It didn’t take much to recognize they were no longer talking about Darren or the Candidacy. The air was drowning in tension and neither the king nor the duke looked away. I wondered who would win: the brother of one of the most scrupulous kings in history, or our own?
The refreshments arrived just in time. Two sets of servants jostled around our circle, thrusting drinks into hands before the two leaders could pull out the swords and duel on the spot. Blayne took over the conversation, and slowly the tension began to ease into more pleasurable territory.
Sensing an opportunity to escape, Darren took my hand just as his father called his name.
The prince groaned. “I’m sorry, Ryiah.”
Don’t leave me!
My teeth grated. “Don’t worry about me, I’ll be fine.” As long as the courtiers don’t try to engage me in conversation about their estates. I forced an encouraging smile on my lips as we parted ways.
The few times I had been forced to partake with the court I’d been engaged in an endless barrage of conversation. It wasn’t because I was charming, or debonair, or full of charming remarks.
It was because they all deemed me a gullible pawn in their play for power. One that I wanted nothing to do with. Every smile and eloquent aside held a secret, and I wasn’t fool enough to pretend I could see through to the true intentions behind. Darren had warned me many would seek out friendships to secure royal favors, and I had yet to discern the ones I could trust.
I had never made a promise to engage in frivolities—if the ambassador was occupied then I had fulfilled my duties, and after the many cautions not to “humiliate” the Crown I told myself the best tactic really was evasion. I could not embarrass myself if I had no one watching to witness my courtly blunders.
Several minutes later I had made it to the palace kitchens, dress and all, and I was cackling away, sitting on the stool next to Benny as he finished the final touches to that evening’s dessert, berating his least favorite members of court. The air smelled of candied ginger and mace. Mixed with the steady heat coming from the ovens I could almost pretend it was summer, and I was out in the field practicing my lunges with Ella instead of a cold, marble palace.

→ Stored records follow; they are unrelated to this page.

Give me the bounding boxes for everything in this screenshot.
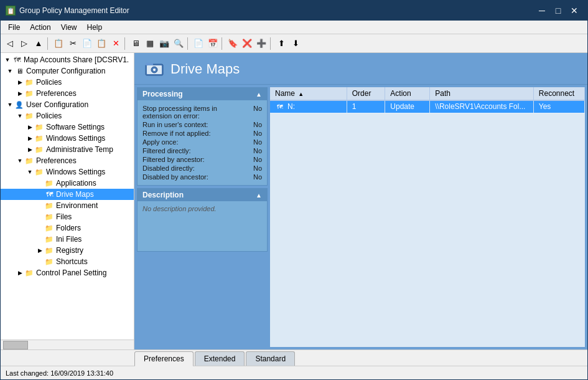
comp-expander[interactable]: ▼ xyxy=(6,67,14,75)
snapshot-button[interactable]: 📷 xyxy=(157,37,171,50)
folder-icon-15: 📁 xyxy=(44,257,54,267)
proc-val-3: No xyxy=(253,130,262,137)
user-expander[interactable]: ▼ xyxy=(6,100,14,109)
cut-button[interactable]: ✂ xyxy=(66,37,80,50)
shortcuts-label: Shortcuts xyxy=(56,257,88,266)
tree-files[interactable]: ▶ 📁 Files xyxy=(1,211,134,222)
status-text: Last changed: 16/09/2019 13:31:40 xyxy=(6,369,113,377)
admin-temp-label: Administrative Temp xyxy=(46,145,113,154)
col-header-order[interactable]: Order xyxy=(347,87,385,100)
move-up-button[interactable]: ⬆ xyxy=(274,37,288,50)
copy-button[interactable]: 📋 xyxy=(52,37,65,50)
menu-help[interactable]: Help xyxy=(82,22,108,33)
folder-icon-13: 📁 xyxy=(44,234,54,244)
tree-folders[interactable]: ▶ 📁 Folders xyxy=(1,222,134,234)
tree-ini-files[interactable]: ▶ 📁 Ini Files xyxy=(1,234,134,245)
proc-row-5: Filtered directly: No xyxy=(142,146,262,155)
tree-root[interactable]: ▼ 🗺 Map Accounts Share [DCSRV1. xyxy=(1,54,134,65)
tree-policies-1[interactable]: ▶ 📁 Policies xyxy=(1,77,134,88)
description-header: Description ▲ xyxy=(138,189,267,201)
tree-environment[interactable]: ▶ 📁 Environment xyxy=(1,200,134,211)
tree-windows-settings-1[interactable]: ▶ 📁 Windows Settings xyxy=(1,133,134,144)
tab-standard[interactable]: Standard xyxy=(246,351,295,366)
control-expander[interactable]: ▶ xyxy=(16,268,24,277)
menu-view[interactable]: View xyxy=(56,22,82,33)
policies2-expander[interactable]: ▼ xyxy=(16,112,24,120)
separator-4 xyxy=(222,37,224,50)
tree-policies-2[interactable]: ▼ 📁 Policies xyxy=(1,110,134,121)
description-body: No description provided. xyxy=(138,201,267,251)
registry-expander[interactable]: ▶ xyxy=(35,246,44,255)
delete-button[interactable]: ✕ xyxy=(109,37,123,50)
policies1-expander[interactable]: ▶ xyxy=(16,78,24,87)
remove-button[interactable]: ❌ xyxy=(240,37,254,50)
tree-applications[interactable]: ▶ 📁 Applications xyxy=(1,178,134,189)
proc-row-2: Run in user's context: No xyxy=(142,120,262,129)
move-down-button[interactable]: ⬇ xyxy=(289,37,302,50)
copy2-button[interactable]: 📋 xyxy=(95,37,108,50)
tree-h-scrollbar[interactable] xyxy=(1,340,134,349)
cal-button[interactable]: 📅 xyxy=(206,37,220,50)
find-button[interactable]: 🔍 xyxy=(172,37,185,50)
tree-shortcuts[interactable]: ▶ 📁 Shortcuts xyxy=(1,256,134,267)
proc-label-2: Run in user's context: xyxy=(142,121,208,128)
close-button[interactable]: ✕ xyxy=(566,2,582,19)
proc-val-8: No xyxy=(253,173,262,181)
display-button[interactable]: ▦ xyxy=(143,37,157,50)
add-button[interactable]: ➕ xyxy=(254,37,268,50)
bookmark-button[interactable]: 🔖 xyxy=(226,37,240,50)
col-header-name[interactable]: Name ▲ xyxy=(270,87,347,100)
proc-val-6: No xyxy=(253,156,262,163)
processing-collapse-button[interactable]: ▲ xyxy=(256,91,262,98)
proc-row-7: Disabled directly: No xyxy=(142,164,262,173)
prefs1-expander[interactable]: ▶ xyxy=(16,89,24,98)
description-collapse-button[interactable]: ▲ xyxy=(256,192,262,199)
table-row[interactable]: 🗺N: 1 Update \\RoleSRV1\Accounts Fol... … xyxy=(270,100,585,113)
control-panel-label: Control Panel Setting xyxy=(36,268,106,277)
proc-label-4: Apply once: xyxy=(142,138,178,146)
paste-button[interactable]: 📄 xyxy=(80,37,94,50)
tab-preferences[interactable]: Preferences xyxy=(134,351,194,366)
root-label: Map Accounts Share [DCSRV1. xyxy=(24,55,129,64)
h-scroll-thumb[interactable] xyxy=(3,341,28,349)
software-expander[interactable]: ▶ xyxy=(26,123,34,131)
win-settings1-expander[interactable]: ▶ xyxy=(26,134,34,143)
tree-drive-maps[interactable]: ▶ 🗺 Drive Maps xyxy=(1,189,134,200)
back-button[interactable]: ◁ xyxy=(3,37,17,50)
win-settings2-expander[interactable]: ▼ xyxy=(26,168,34,176)
sort-arrow-name: ▲ xyxy=(298,91,304,97)
proc-label-7: Disabled directly: xyxy=(142,164,195,172)
tree-preferences-2[interactable]: ▼ 📁 Preferences xyxy=(1,155,134,166)
prefs2-expander[interactable]: ▼ xyxy=(16,156,24,165)
tree-windows-settings-2[interactable]: ▼ 📁 Windows Settings xyxy=(1,166,134,178)
tree-software-settings[interactable]: ▶ 📁 Software Settings xyxy=(1,121,134,133)
forward-button[interactable]: ▷ xyxy=(17,37,31,50)
col-header-reconnect[interactable]: Reconnect xyxy=(533,87,584,100)
description-text: No description provided. xyxy=(142,205,217,212)
tree-comp-config[interactable]: ▼ 🖥 Computer Configuration xyxy=(1,65,134,77)
root-icon: 🗺 xyxy=(12,55,22,65)
tab-extended[interactable]: Extended xyxy=(195,351,245,366)
col-header-path[interactable]: Path xyxy=(430,87,534,100)
tree-admin-temp[interactable]: ▶ 📁 Administrative Temp xyxy=(1,144,134,155)
tree-preferences-1[interactable]: ▶ 📁 Preferences xyxy=(1,88,134,99)
admin-expander[interactable]: ▶ xyxy=(26,145,34,154)
tree-view[interactable]: ▼ 🗺 Map Accounts Share [DCSRV1. ▼ 🖥 Comp… xyxy=(1,53,134,340)
menu-action[interactable]: Action xyxy=(25,22,55,33)
tree-registry[interactable]: ▶ 📁 Registry xyxy=(1,245,134,256)
maximize-button[interactable]: □ xyxy=(550,2,566,19)
tree-control-panel[interactable]: ▶ 📁 Control Panel Setting xyxy=(1,267,134,278)
minimize-button[interactable]: ─ xyxy=(534,2,550,19)
doc-button[interactable]: 📄 xyxy=(192,37,205,50)
monitor-button[interactable]: 🖥 xyxy=(129,37,142,50)
tree-user-config[interactable]: ▼ 👤 User Configuration xyxy=(1,99,134,110)
registry-label: Registry xyxy=(56,246,83,255)
root-expander[interactable]: ▼ xyxy=(3,55,12,64)
col-header-action[interactable]: Action xyxy=(385,87,430,100)
folder-icon-4: 📁 xyxy=(34,122,44,132)
menu-file[interactable]: File xyxy=(3,22,25,33)
proc-row-6: Filtered by ancestor: No xyxy=(142,155,262,164)
user-config-label: User Configuration xyxy=(26,100,88,109)
up-button[interactable]: ▲ xyxy=(32,37,45,50)
software-settings-label: Software Settings xyxy=(46,123,105,131)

Benny finished icing his newest creation and looked up from his task. “How are the negotiations faring?”
“I wouldn’t know.” I snatched a tart that had not quite finished cooling and yelped, dropping it back to the rack. Too early. “The Pythians don’t seem to like us much.”
“The servants they brought claim their princess has already received an offer of marriage from Prince Klaus.”
The Caltothians? “King Horrace’s only son?”
“Precisely.” The cook crooked a finger at me. “Two different heirs offering the shrewd Pythians their hand. Make no mistake, the prince that the ambassador chooses will decide the war.”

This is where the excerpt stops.